4. The MMC or any MCP personnel shall provide guidelines for the fish to be seeded, the construction of the bio–ponds, the fish propagation, the streams to be seeded and the stream seeding procedure.

5. The community shall obtain for the fish fingerlings to be propagated or the larvivorous fish to be seeded and shall undertake the propagation and stream seeding activities.

6. Seeding shall be done once a year during the vector’s peak density months.

7. The MMC shall provide information on the peak density months.

8. Approximately 2 – 4 fishes per square meters are needed to produce an immediate impact; on the other hand 200 – 400 fishes per hectares are needed for a delayed effect.

E. On Stream Clearing

1. Vegetation overhanging along stream banks is cut to expose breeding streams to sunlight, rendering it unsuitable for mosquito habituation.

2. Implemented in all malaria–endemic areas based on the Stratification, but the MMC shall determine the target streams to be cleared in the respective barangays.

3. The MMC or any MCP personnel shall provide guidelines for the streams to be cleared and the stream clearing procedure.

4. The community shall obtain the clearing instruments and shall undertake this activity every 3 months.

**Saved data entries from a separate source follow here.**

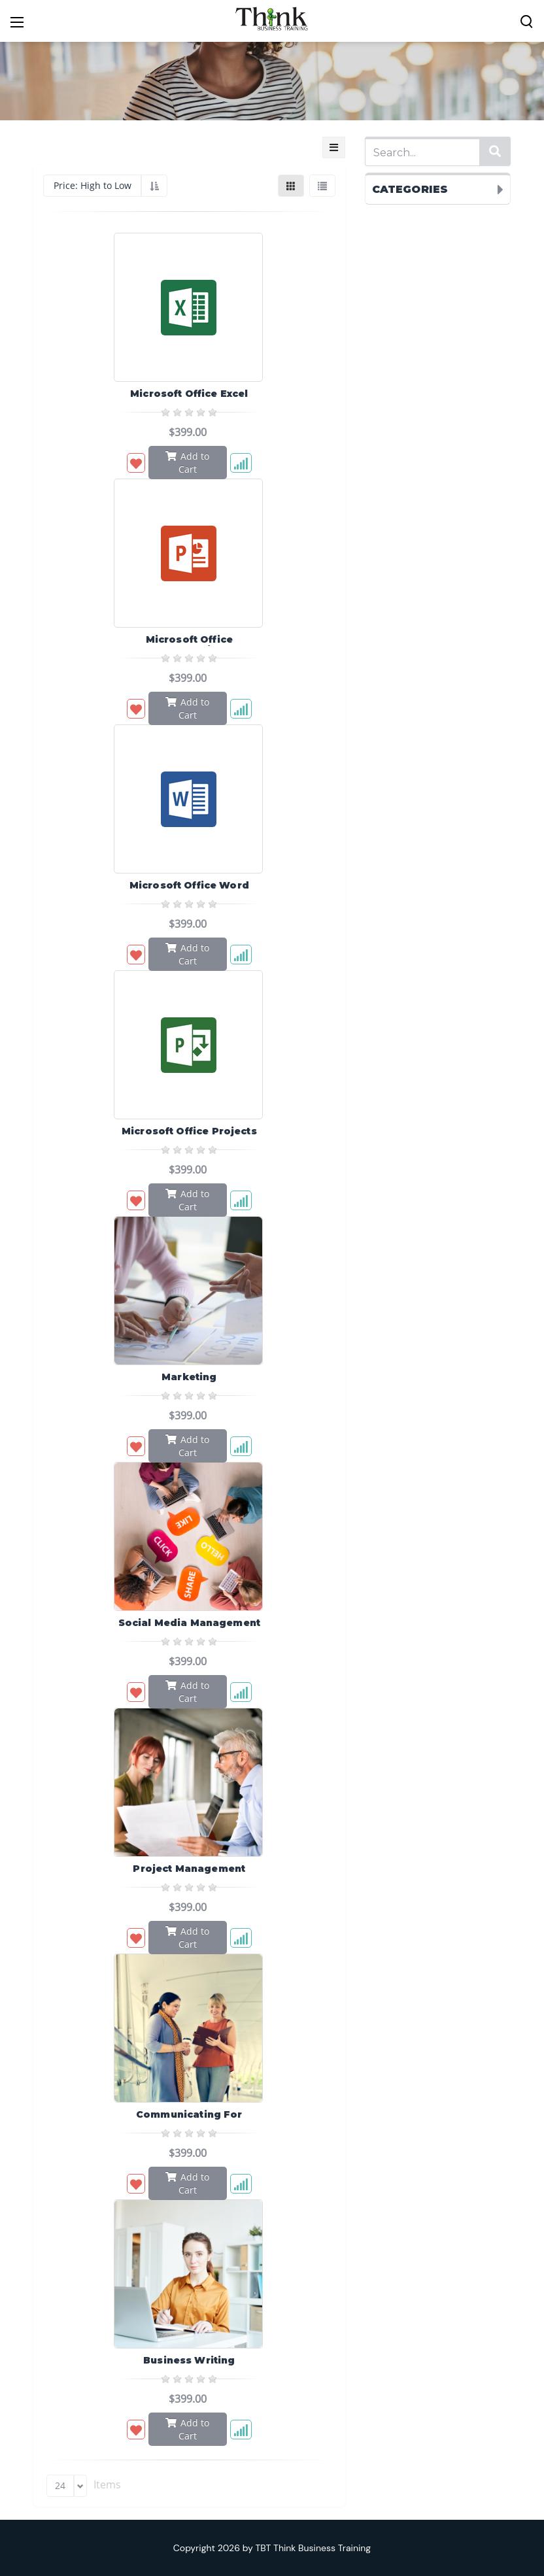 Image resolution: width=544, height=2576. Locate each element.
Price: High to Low (92, 185)
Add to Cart (187, 462) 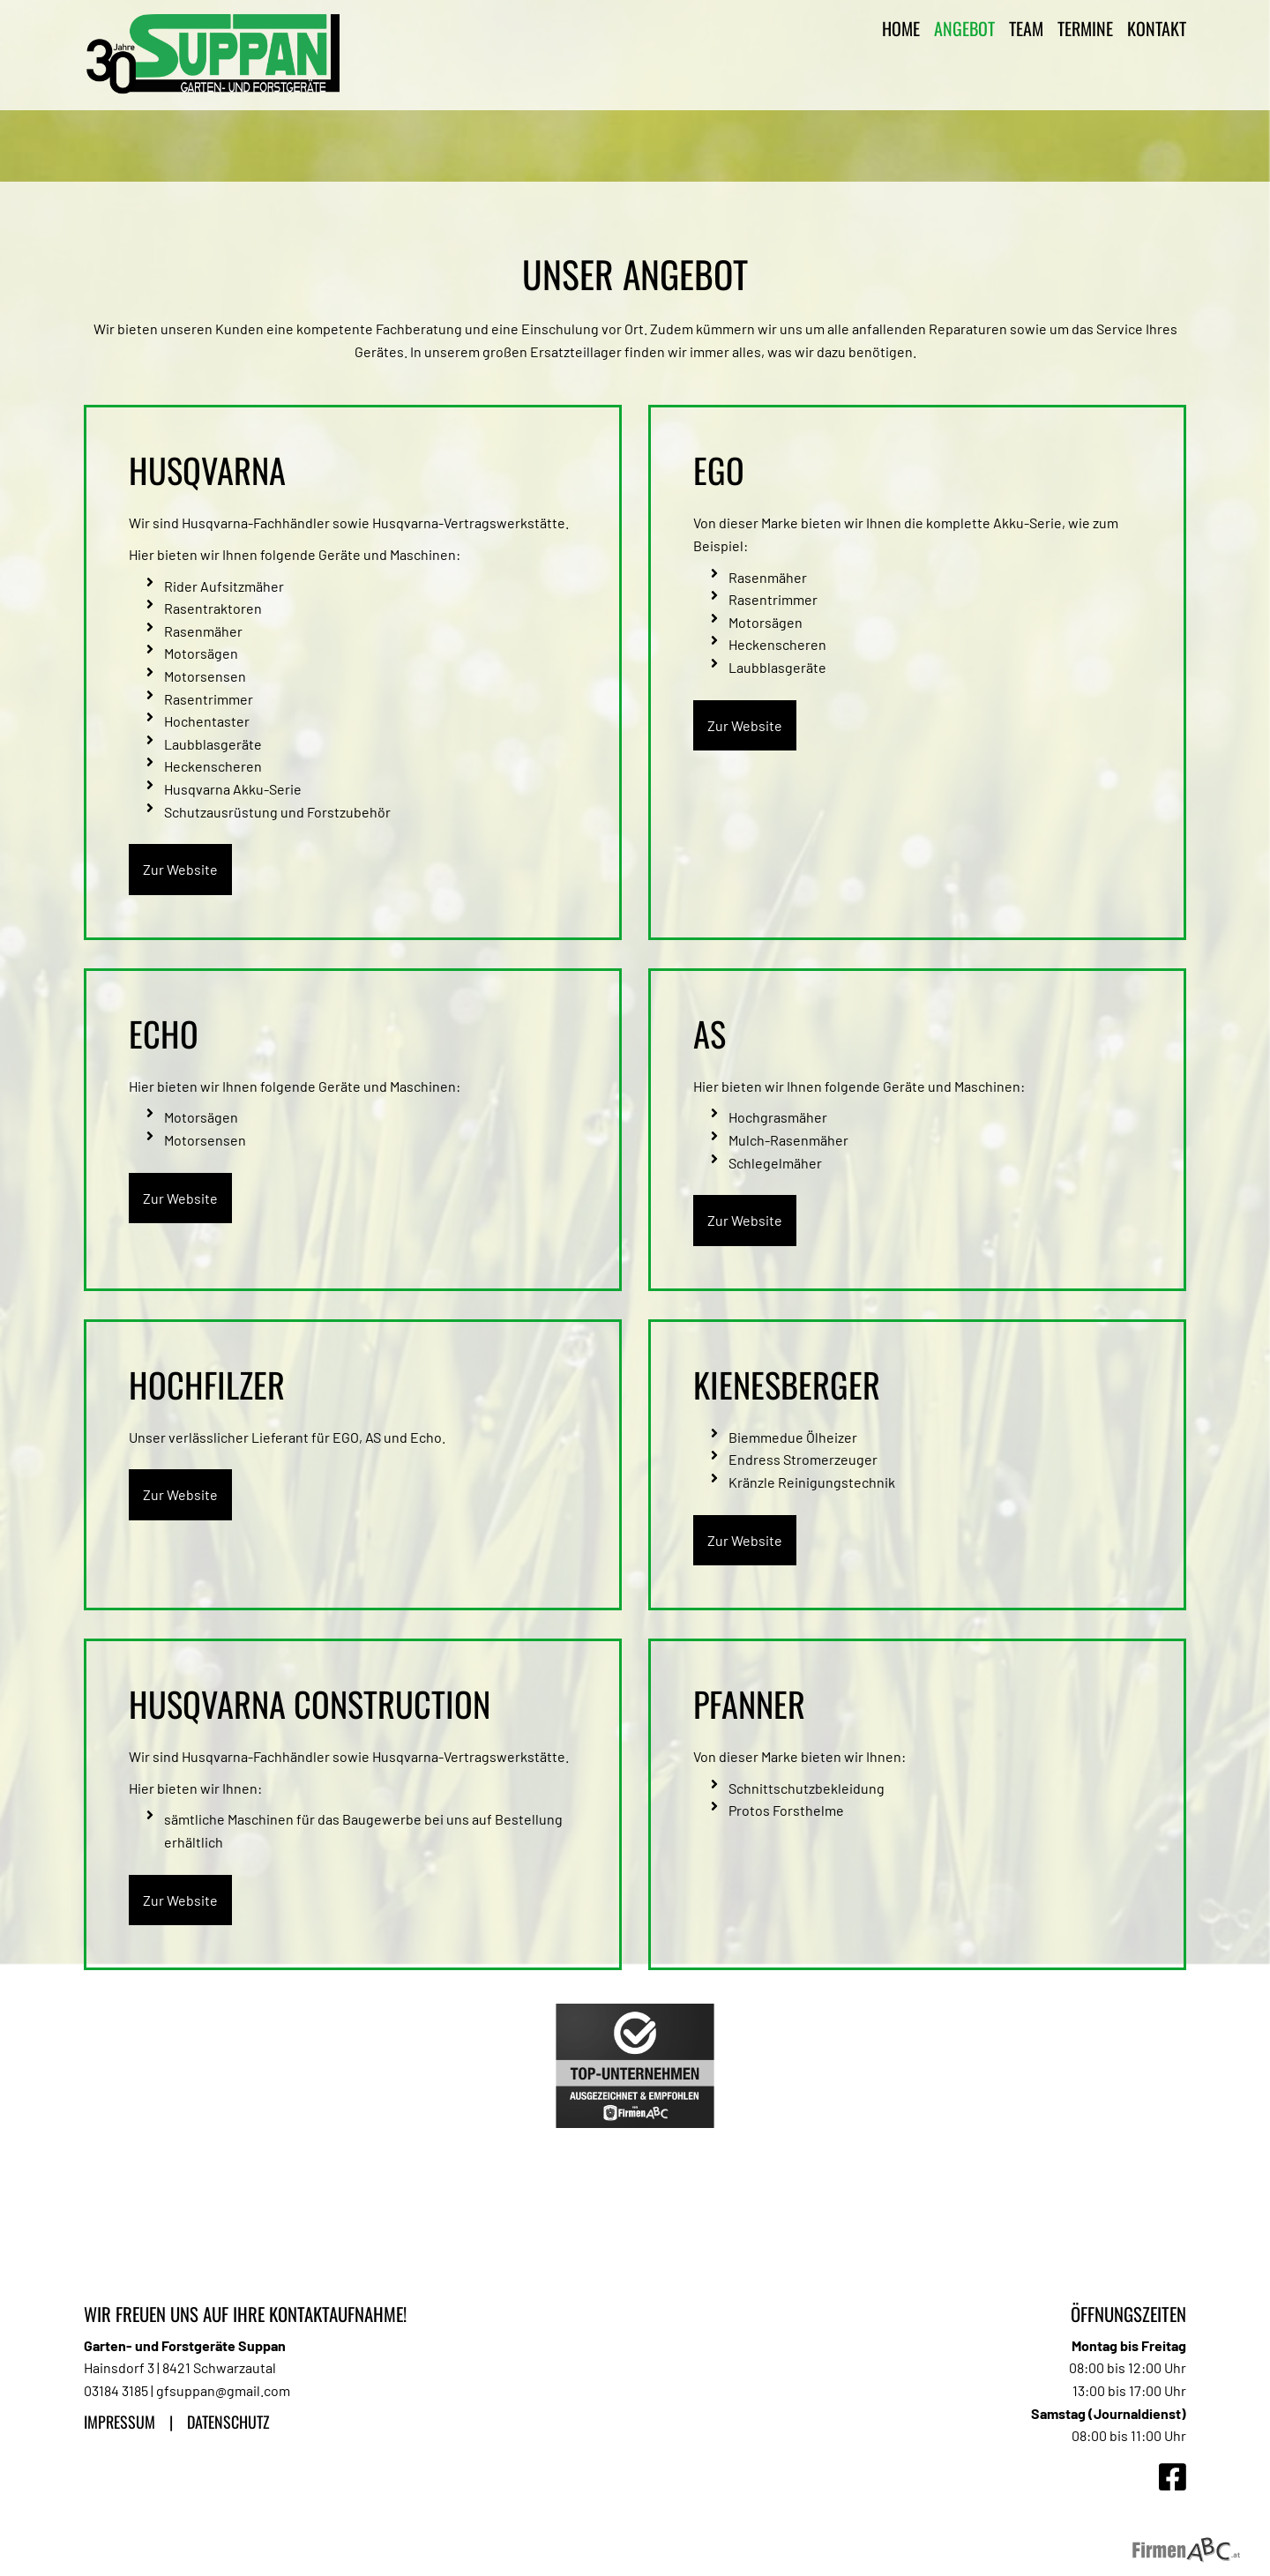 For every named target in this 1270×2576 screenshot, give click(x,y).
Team (1026, 28)
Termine (1085, 28)
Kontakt (1156, 28)
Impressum (119, 2421)
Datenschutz (228, 2421)
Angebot (964, 28)
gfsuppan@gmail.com (223, 2390)
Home (901, 28)
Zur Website (180, 869)
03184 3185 (116, 2390) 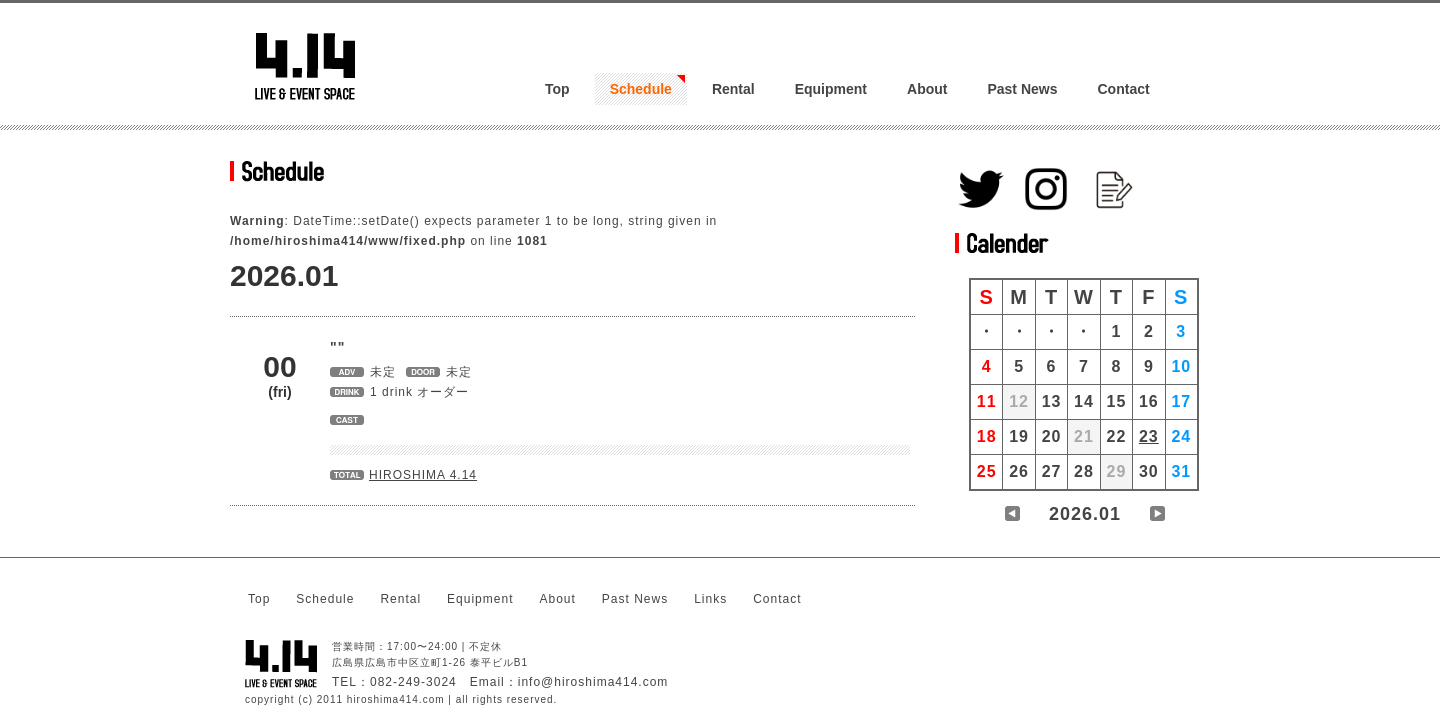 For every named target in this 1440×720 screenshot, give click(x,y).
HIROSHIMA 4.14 (423, 475)
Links (710, 599)
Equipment (831, 89)
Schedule (641, 89)
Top (557, 89)
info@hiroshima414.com (593, 682)
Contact (1124, 89)
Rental (733, 89)
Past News (1022, 89)
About (927, 89)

F. Other Preventive Measures

1. Clothes which cover arms and legs should be worn in the evening.

2. Outdoor night activities, particularly during the vector’s peak biting hours from 9pm to 3am, should be avoided.

3. Mosquito repellants such as mosquito coils, soap, lotion or other personal protection measures advocated by the DOH/MCS.

4. Neem trees and other herbal plants which are (potential) mosquito repellants as advocated by the MCS should be cultivated.

5. Zoophrophylaxis which makes use of domestic animals like the carabao, cows, etc. and placed near human dwellings to deviate mosquito bites from man to these animals.

Please be guided accordingly.



CARMENCITA NORIEGA – REODICA, M.D., M.P.H.